Assisting this effort, is Black American PhD student Adam McNeil. I first heard of McNeil – a Rutgers University graduate who initiated the research project, “African American Experience in the Smokies” – while listening to a “Black in Appalachia” podcast. McNeil’s work has brought him all over the area surrounding the Great Smoky Mountains National Park. He’s conducted oral histories, located individuals with archives, dug through forgotten historical records, and more. In essence, his work helps people, all people, see themselves in this ancient wilderness corridor. He seeks to tell the comprehensive stories of all people, so that all may feel accepted and appreciated.

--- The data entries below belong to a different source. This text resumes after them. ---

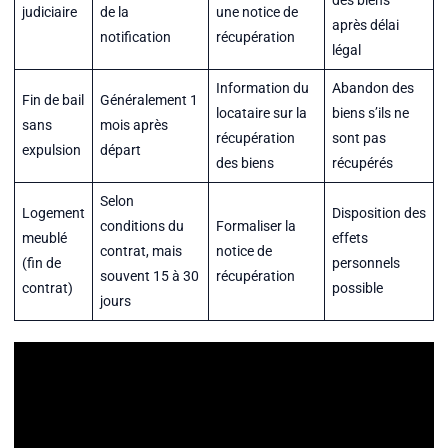
des biens
judiciaire
de la
une notice de
après délai
notification
récupération
légal
Information du
Abandon des
Fin de bail
Généralement 1
locataire sur la
biens s’ils ne
sans
mois après
récupération
sont pas
expulsion
départ
des biens
récupérés
Selon
Logement
Disposition des
conditions du
Formaliser la
meublé
effets
contrat, mais
notice de
(fin de
personnels
souvent 15 à 30
récupération
contrat)
possible
jours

In addition, Black American native of Harlan County, Kentucky, Dr. William H. Turner, who holds a PhD in sociology and anthropology, specializes in race relations. He finds the work of amplifying black experiences in the region critical to the whole story of the Appalachian Mountains. Black people were not just servants, slaves, and butlers in the South, they were some of the first immigrants to the region. In a print interview for Sha-Conage, a newsletter produced by Friends of the Great Smoky Mountains National Park, Turner tells us:

The first black Appalachians, indeed the first Africans in the Americas, did not live as enslaved persons under the control of white plantation owners, railroad builders, or mine operators; instead, they lived, starting as early as 1526, within the domain of the Cherokee Indians. They had come with Spanish explorers and conquistadors such as Lucas Vazquez de Ayllon and Fernando de Soto. Some of them fled and went into the mountains to live with the Indians. They were in the center of the spirit at Kituwah, near Bryson City, North Carolina. Isn’t that as Smoky Mountains as you can get?

Recognizing and actively telling the stories of a diverse Appalachia is paramount in telling a whole, official history. And this complete history may just save the region. Cassius Cash, in his interview with E&E news explains: “I think the true long-term success (of the Park Service) comes in ‘the who,’ and that’s what I want to focus on.” Cash’s words bring me right back to that Muir quote, that wilderness is a “necessity.” Muir is half right. The future of preservation is dependent upon a diverse, multi-cultural, coalition. Civilization needs wilderness, but wilderness also needs civilization.

I want to share parks with everyone, so I can learn from everyone. I don’t mean the simple visitors, those who have no respect for nature, who will “meadow stomp” and pose for pictures with bears. No, I mean all should be able to know how to love, respect, and experience their open spaces. Wilderness areas are, for me and many others, spaces of liberty. I hope everyone has a chance to learn and love these Appalachian hills and all wild spaces. I am under the impression that the human animal cannot know freedom without wilderness. We need spaces beyond our cities, neighborhoods, highways, and byways. Everyone deserves the chance to simply run free, where children and adults can live, even if just briefly, absent of control or domination from the Leviathans of human civilization. As we grow a 21st century environmentalism, I hope we keep in mind that every piece of wilderness saved, from sea to shining sea, is a place of leisure, danger, solace, connection, and individuality saved for play and human freedom.